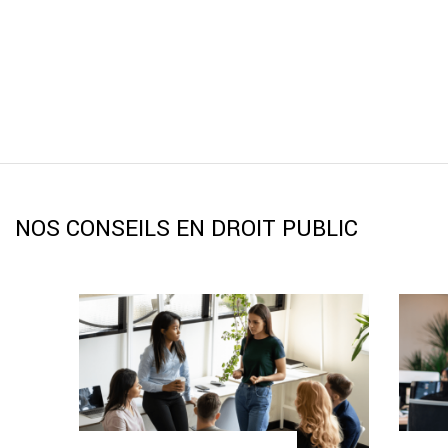
NOS CONSEILS EN DROIT PUBLIC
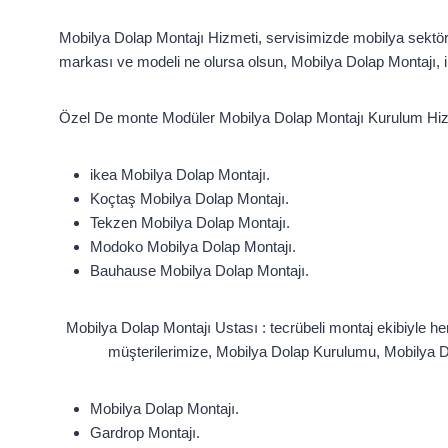
Mobilya Dolap Montajı Hizmeti, servisimizde mobilya sektö
markası ve modeli ne olursa olsun, Mobilya Dolap Montajı, i
Özel De monte Modüler Mobilya Dolap Montajı Kurulum Hiz
ikea Mobilya Dolap Montajı.
Koçtaş Mobilya Dolap Montajı.
Tekzen Mobilya Dolap Montajı.
Modoko Mobilya Dolap Montajı.
Bauhause Mobilya Dolap Montajı.
Mobilya Dolap Montajı Ustası : tecrübeli montaj ekibiyle he
müşterilerimize, Mobilya Dolap Kurulumu, Mobilya Do
Mobilya Dolap Montajı.
Gardrop Montajı.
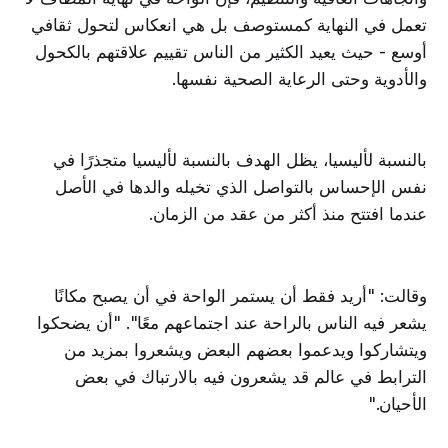
تعمل في النهاية كمستوصف بل هي انعكاس لتحول ثقافي
أوسع - حيث يعيد الكثير من الناس تقييم علاقتهم بالكحول
والأدوية وحتى الرعاية الصحية نفسها.
بالنسبة لأليسيا، يظل الهدف بالنسبة لأليسيا متجذرًا في
نفس الإحساس بالتواصل الذي تخيله والدها في الأصل
عندما افتتح منذ أكثر من عقد من الزمان.
وقالت: "أريد فقط أن يستمر الواحة في أن يصبح مكانًا
يشعر فيه الناس بالراحة عند اجتماعهم معًا". "أن يضحكوا
ويتشاركوا ويدعموا بعضهم البعض ويشعروا بمزيد من
الترابط في عالم قد يشعرون فيه بالارتباك في بعض
الأحيان."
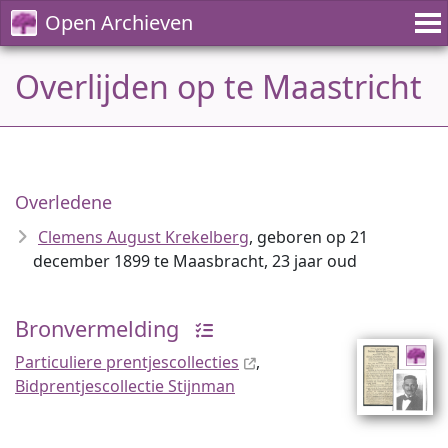
Open Archieven
Overlijden op te Maastricht
Overledene
Clemens August Krekelberg
, geboren op 21
december 1899 te Maasbracht, 23 jaar oud
Bronvermelding
Particuliere prentjescollecties
,
Bidprentjescollectie Stijnman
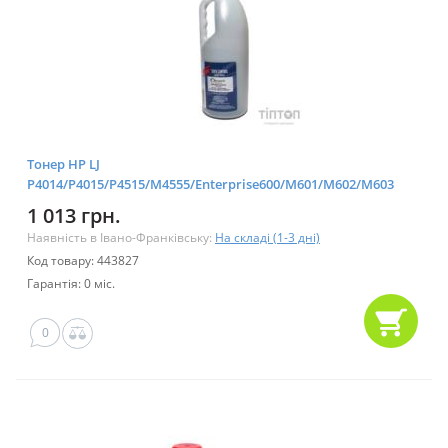
Тонер HP LJ
P4014/P4015/P4515/M4555/Enterprise600/M601/M602/M603
Static Control (MPSPH4555-1070B) 1
1 013 грн.
Наявність в Івано-Франківську:
На складі (1-3 дні)
Код товару: 443827
Гарантія: 0 міс.
0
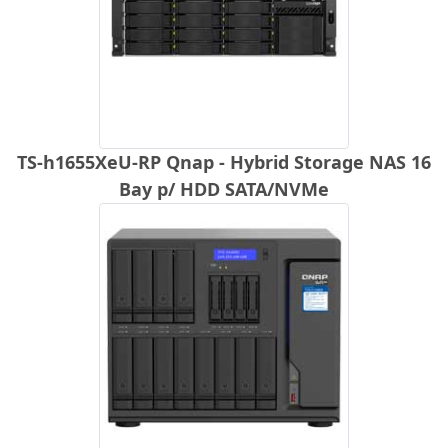
TS-h1655XeU-RP Qnap - Hybrid Storage NAS 16
Bay p/ HDD SATA/NVMe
--------
__WHAT YOU ARE ASKED TO DO__
Among the lines of the listing above, which ones hold "الناس"? Copy them.

__WRITTEN ANSWER__
أوسع - حيث يعيد الكثير من الناس تقييم علاقتهم بالكحول
يشعر فيه الناس بالراحة عند اجتماعهم معًا". "أن يضحكوا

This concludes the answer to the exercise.